What is needed ->
State how many lines of the entries include the string "Catene", please, leaving out everything but the number.

+++ Data for this task +++

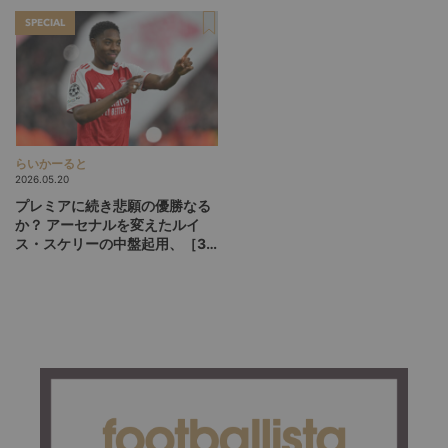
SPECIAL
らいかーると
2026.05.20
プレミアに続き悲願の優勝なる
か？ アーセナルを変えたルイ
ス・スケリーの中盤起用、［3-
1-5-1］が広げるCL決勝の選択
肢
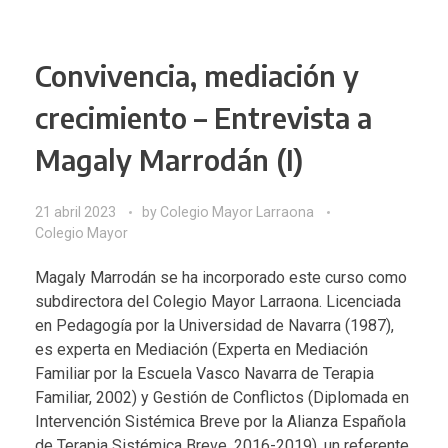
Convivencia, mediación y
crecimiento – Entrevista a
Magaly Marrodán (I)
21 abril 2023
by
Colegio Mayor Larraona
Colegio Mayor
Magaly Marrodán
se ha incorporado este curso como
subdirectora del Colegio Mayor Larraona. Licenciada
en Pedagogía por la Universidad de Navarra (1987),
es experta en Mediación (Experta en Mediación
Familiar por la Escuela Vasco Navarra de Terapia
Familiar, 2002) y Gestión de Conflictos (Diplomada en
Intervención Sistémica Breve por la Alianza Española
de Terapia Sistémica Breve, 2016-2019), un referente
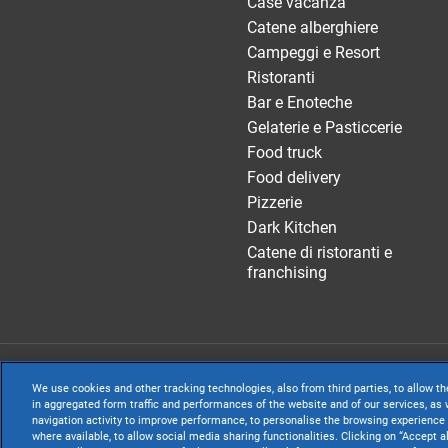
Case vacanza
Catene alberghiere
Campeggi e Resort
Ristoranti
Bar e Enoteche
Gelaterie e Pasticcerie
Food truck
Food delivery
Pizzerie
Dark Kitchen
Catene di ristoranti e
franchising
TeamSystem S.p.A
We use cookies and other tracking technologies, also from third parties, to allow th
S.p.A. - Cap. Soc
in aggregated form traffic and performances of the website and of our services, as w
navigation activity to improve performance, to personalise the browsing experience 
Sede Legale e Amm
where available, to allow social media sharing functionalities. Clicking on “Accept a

+++

Output of the task ->
2